TAthora que mis compañeros de piso habían regresado al hogar familiar, dispuse a mi antojo de 120 m, incluido el balcón que daba a Leganitos. El casero era un hombrecillo gris y escuálido, no más alto que un pony, el pelo repeinado y amarillento, color que delataba las secuelas de los potingues que a buen seguro usaba para domarlo. El día 2 de cada mes venía a cobrar el alquiler, decía algunas palabras insustanciales y se marchaba en paz con el sobre. Nunca comprobaba el estado del piso, que, todo hay que decirlo, era una reliquia. Aún recuerdo la primera vez que pisé aquel pasillo sobre el que flotaba una densa neblina de bolas de polvo que le llegaban a uno hasta las rodillas.

Como aún conservaba algo de dinero y tenía un trabajo en perspectivas para septiembre, dediqué aquel agosto a no hacer nada. Me levantaba tarde, rasgaba durante un rato las cuerdas de mi guitarra y luego me echaba a la calle. Algunas mañanas aprovechaba la cercanía para frecuentar La Metralleta, una tienda de discos de segunda mano con encanto decadente. Comía en un restaurante del barrio (menú a 800 pesetas) y cenaba en casa: tortilla, pasta o fiambre.
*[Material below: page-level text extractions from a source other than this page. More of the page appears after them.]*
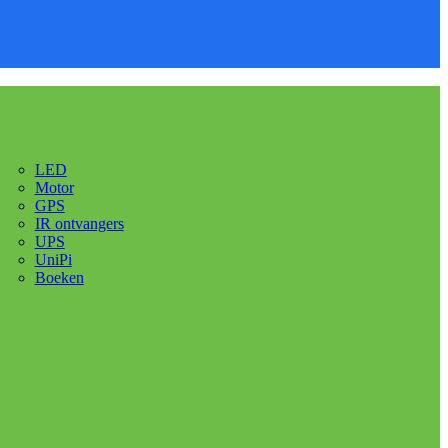
LED
Motor
GPS
IR ontvangers
UPS
UniPi
Boeken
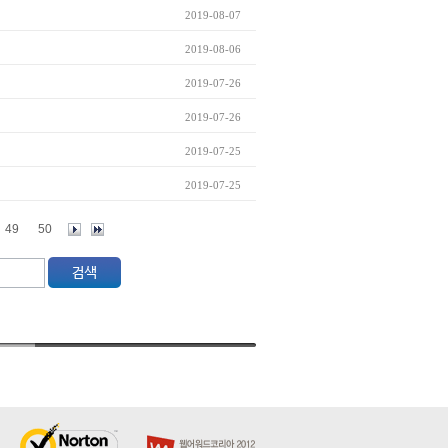
2019-08-07
2019-08-06
2019-07-26
2019-07-26
2019-07-25
2019-07-25
49
50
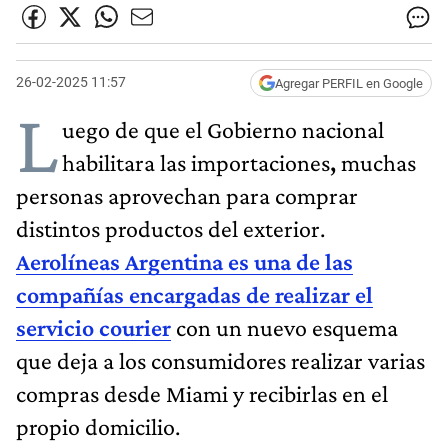
26-02-2025 11:57
Agregar PERFIL en Google
L
uego de que el Gobierno nacional
habilitara las importaciones
,
muchas
personas aprovechan para comprar
distintos productos del exterior.
Aerolíneas Argentina es una de las
compañías encargadas de realizar el
servicio courier
con un nuevo esquema
que deja a los consumidores realizar varias
compras desde Miami y recibirlas en el
propio domicilio.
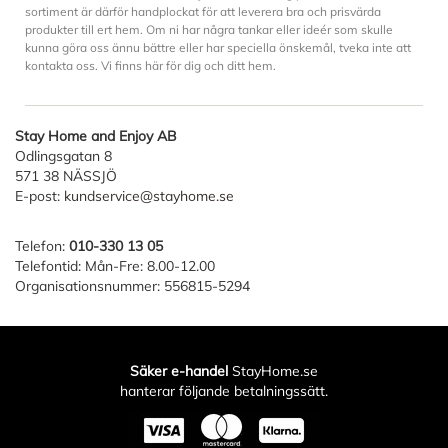
sortiment är därför handplockat för att leverera bra och prisvärda
produkter till ert hem. Om ni har några tankar eller ideér som skulle
kunna göra oss ännu bättre eller har speciella önskemål, tveka inte att
kontakta oss. Vi finns här för dig och ditt hem.
Stay Home and Enjoy AB
Odlingsgatan 8
571 38 NÄSSJÖ
E-post:
kundservice@stayhome.se
Telefon:
010-330 13 05
Telefontid: Mån-Fre: 8.00-12.00
Organisationsnummer: 556815-5294
Säker e-handel
StayHome.se
hanterar följande betalningssätt.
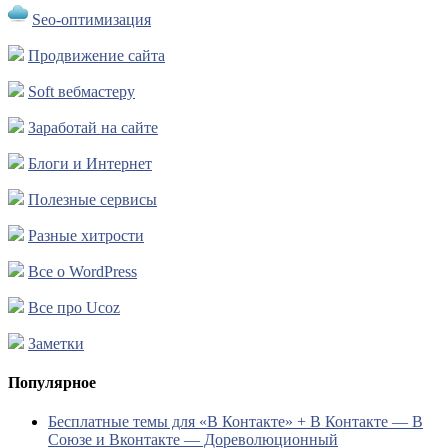
Seo-оптимизация
Продвижение сайта
Soft вебмастеру
Заработай на сайте
Блоги и Интернет
Полезные сервисы
Разные хитрости
Все о WordPress
Все про Ucoz
Заметки
Популярное
Бесплатные темы для «В Контакте» + В Контакте — В
Союзе и Вконтакте — Дореволюционный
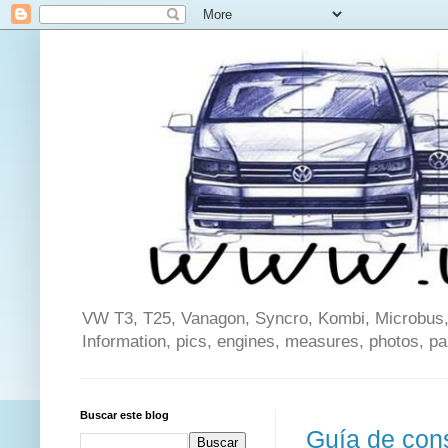
VW T3, T25, Vanagon, Syncro, Kombi, Microbus, C
Information, pics, engines, measures, photos, p
Buscar este blog
Guía de con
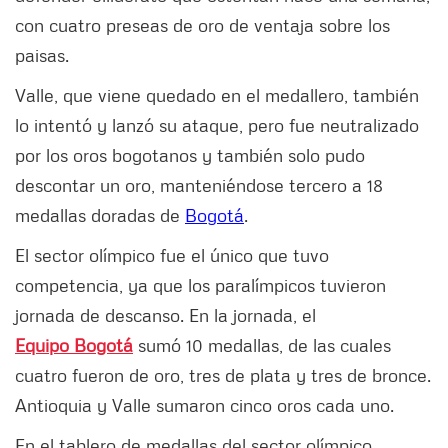
con cuatro preseas de oro de ventaja sobre los
paisas.
Valle, que viene quedado en el medallero, también
lo intentó y lanzó su ataque, pero fue neutralizado
por los oros bogotanos y también solo pudo
descontar un oro, manteniéndose tercero a 18
medallas doradas de
Bogotá
.
El sector olímpico fue el único que tuvo
competencia, ya que los paralímpicos tuvieron
jornada de descanso. En la jornada, el
Equipo Bogotá
sumó 10 medallas, de las cuales
cuatro fueron de oro, tres de plata y tres de bronce.
Antioquia y Valle sumaron cinco oros cada uno.
En el tablero de medallas del sector olímpico,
De noche recorría la Gran Vía de arriba a abajo una y otra vez, como si fuera un militar haciendo la guardia. Así pasaba yo aquellos días calurosos, alternando la soledad del piso con la soledad de la gran ciudad.

Pasados los años, cada vez que voy a Madrid me gusta acercarme a la calle Leganitos y mirar hacia aquel balcón e imaginarme cómo serán las personas que habitan el piso, y si a principios de mes seguirá acudiendo a cobrar el alquiler el hombrecillo del pelo amarillo.